Aterrada, la muchacha se puso a gritar a voz en cuello pidiendo auxilio, mientras intentaba subir a su caballo con la ayuda de un Beltrán entumecido por el miedo e incapaz de vencer el engorro de las faldas, sayas y demás ropajes que entorpecían los movimientos de su dama.
El primer golpe tumbó al chico. Le habían dado con una maza en la cabeza antes de que pudiera reaccionar, dejándole tendido en el polvo con un hilillo de sangre manando de la herida abierta. A ella la sujetaron entre dos, mientras se defendía a patadas, mordiscos y arañazos.
Sin dejar de forcejear, vio cómo revolvían sus alforjas y las de su compañero en busca de botín, cómo rebuscaban en los bolsillos de este y cómo la miraban a ella, con más que codicia en los ojos. Uno de los asaltantes, que olía a establo y exhalaba un aliento tan podrido como sus dientes, la tiró al suelo de un empujón, a la vez que se bajaba los calzones entre gorgoteos incomprensibles.
Todo parecía irreal. Unos minutos antes escuchaba palabras galantes de labios de su juglar y ahora estaba a punto de perder la honra bajo el peso de una bestia de aspecto vagamente humano. ¿Podía el hombre transformarse tanto?
Chilló y se resistió con todas sus fuerzas confiando en que llegara ayuda, pero fue en vano. Afortunadamente para ella, los secuaces de su agresor se divertían contemplando la desigual pelea, formando un círculo a su alrededor y animando con obscenidades al que trataba de violarla, en lugar de inmovilizarla.
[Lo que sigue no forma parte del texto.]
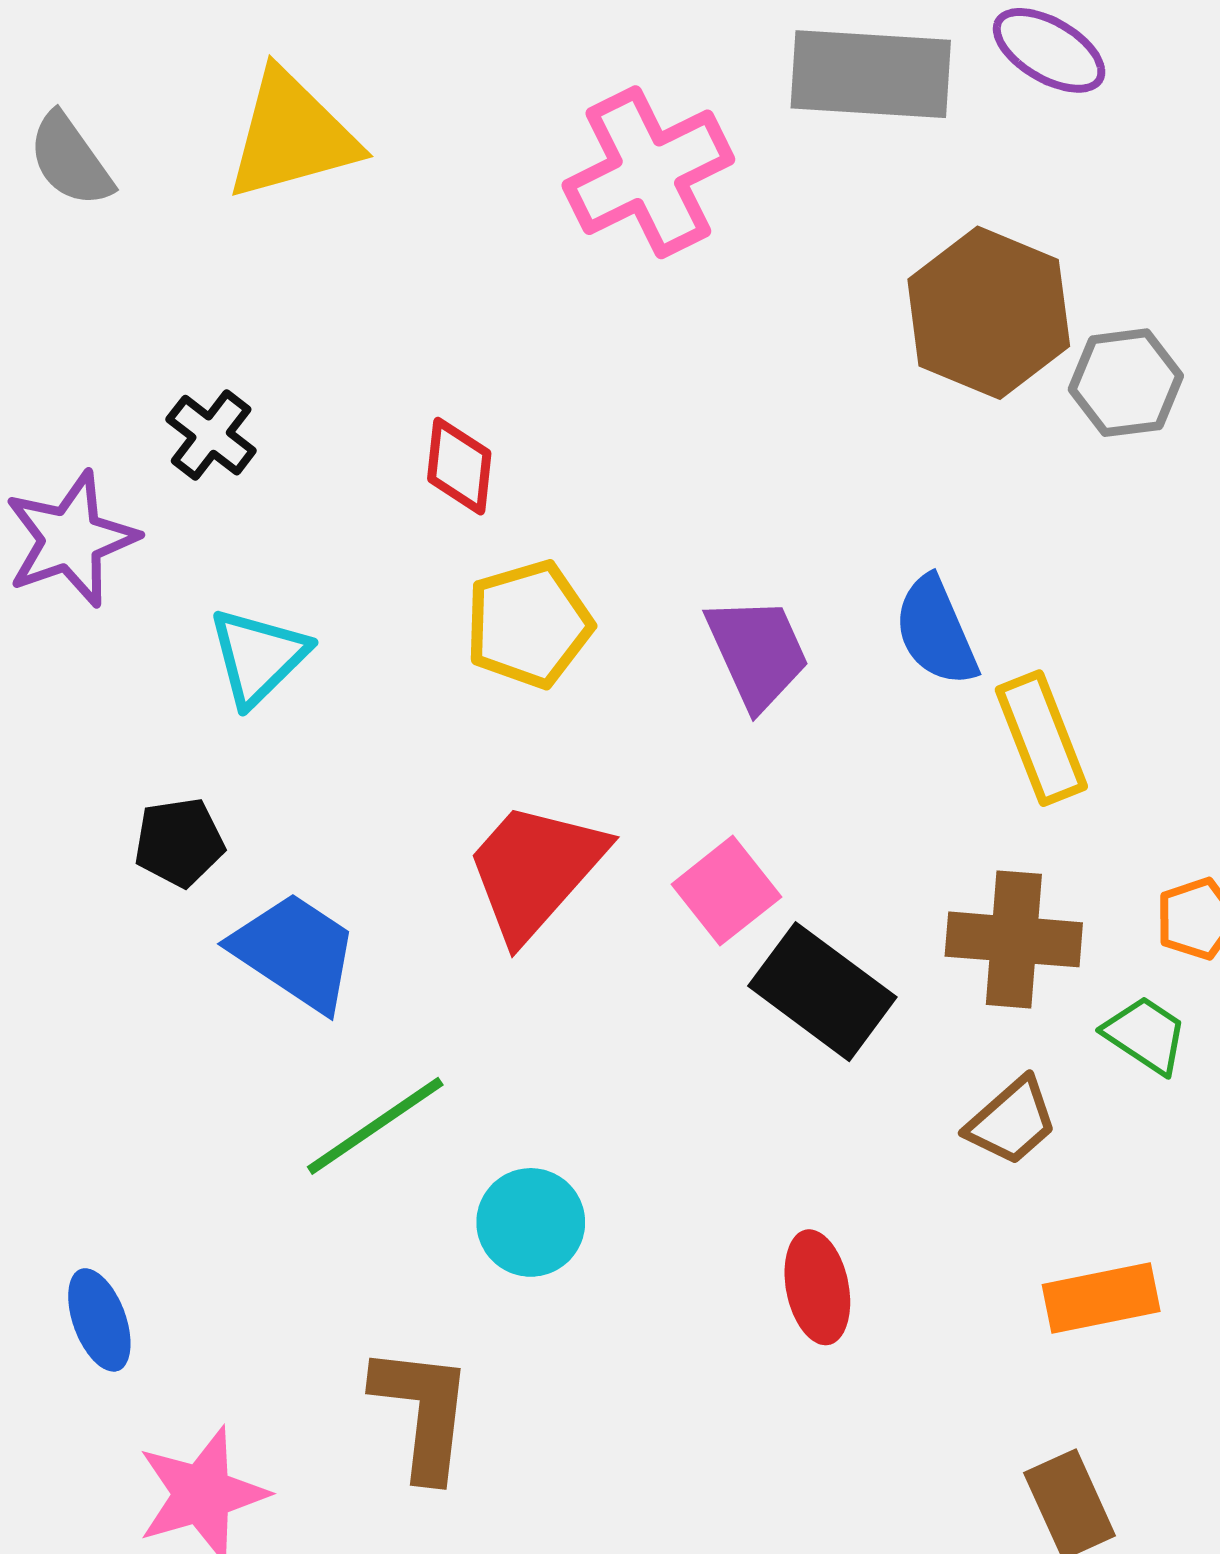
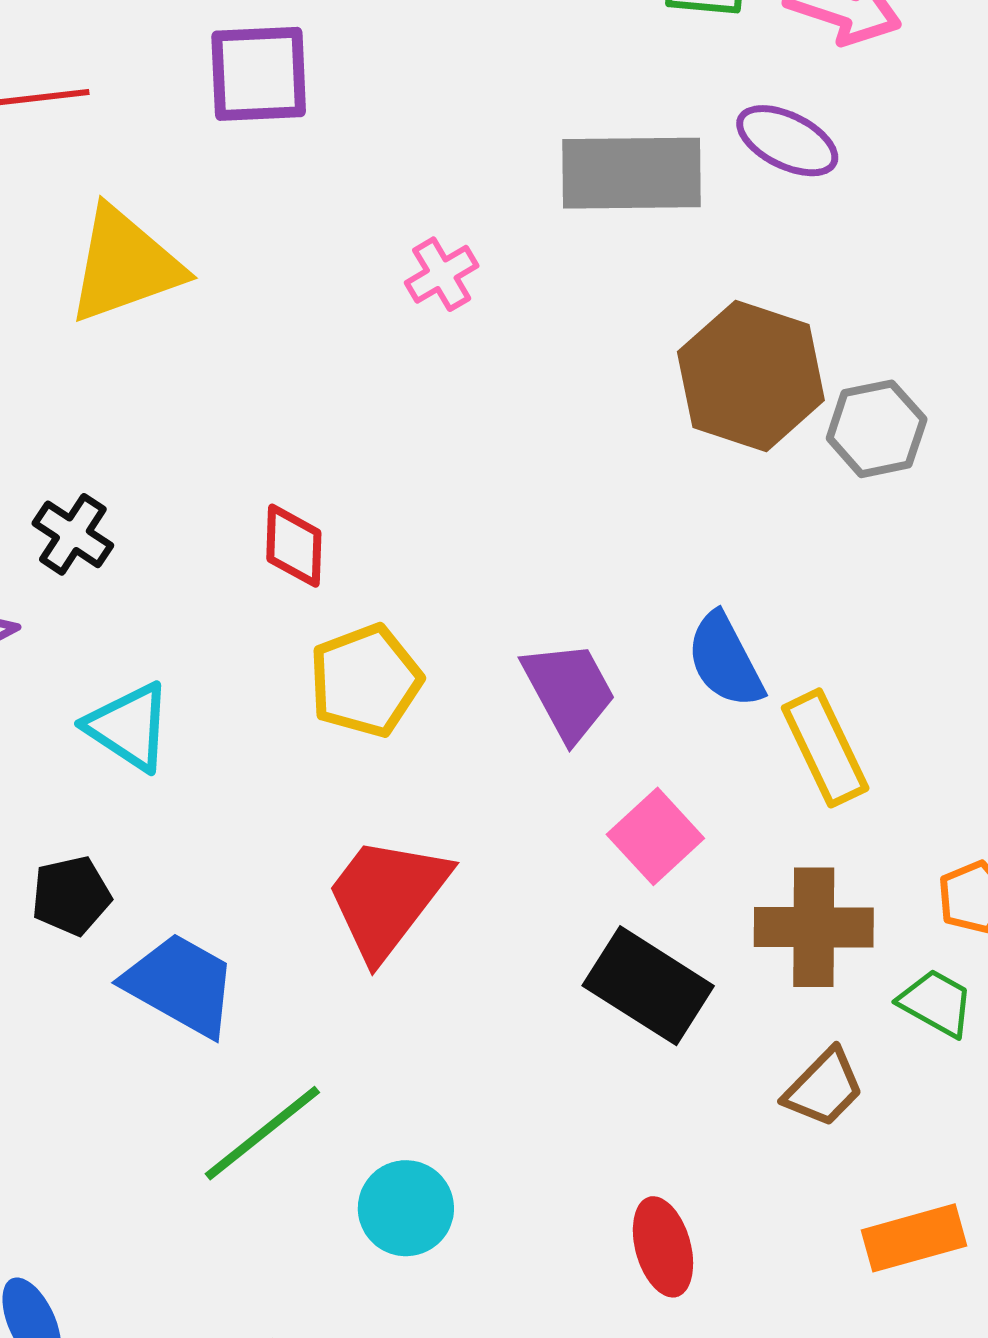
pink cross: (648, 172) -> (442, 274), size x0.5
cyan triangle: (258, 657) -> (129, 727), turned -38
pink square: (726, 891) -> (655, 836), moved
Eso le permitió propinarle un rodillazo en la entrepierna, que le arrancó un aullido lastimero y transformó su rostro en una máscara de odio.
Braira sintió entonces lo que es el verdadero terror. La bestia que tenía encima respondió a la patada con un puñetazo y el mundo que la rodeaba se desvaneció en tinieblas.